### Exercise requirements
Only one span of the listing below is wanted: the lines from the one with "soups in the" through the one with "Our location", reproduced exactly, both ends kept.

====== Task inputs

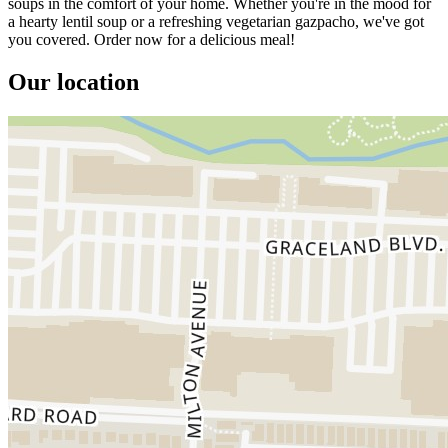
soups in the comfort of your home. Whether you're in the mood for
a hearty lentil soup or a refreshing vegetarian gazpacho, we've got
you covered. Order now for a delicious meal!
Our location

============
====== Task inputs

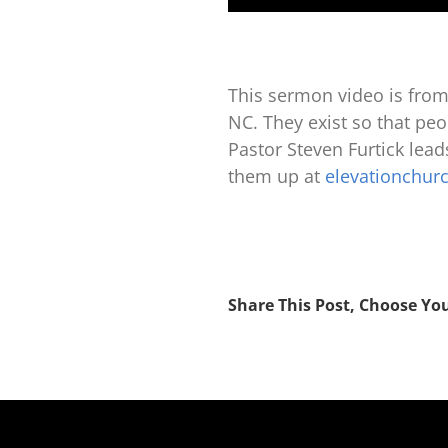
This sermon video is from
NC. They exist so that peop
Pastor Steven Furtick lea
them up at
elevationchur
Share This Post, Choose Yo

============
====== Task inputs

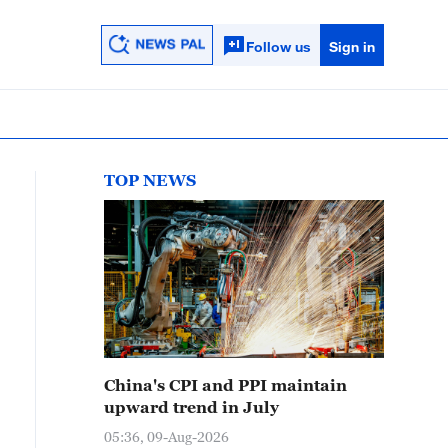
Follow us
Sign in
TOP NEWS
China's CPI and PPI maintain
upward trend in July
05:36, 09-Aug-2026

============

### Solution for this problem
soups in the comfort of your home. Whether you're in the mood for
a hearty lentil soup or a refreshing vegetarian gazpacho, we've got
you covered. Order now for a delicious meal!
Our location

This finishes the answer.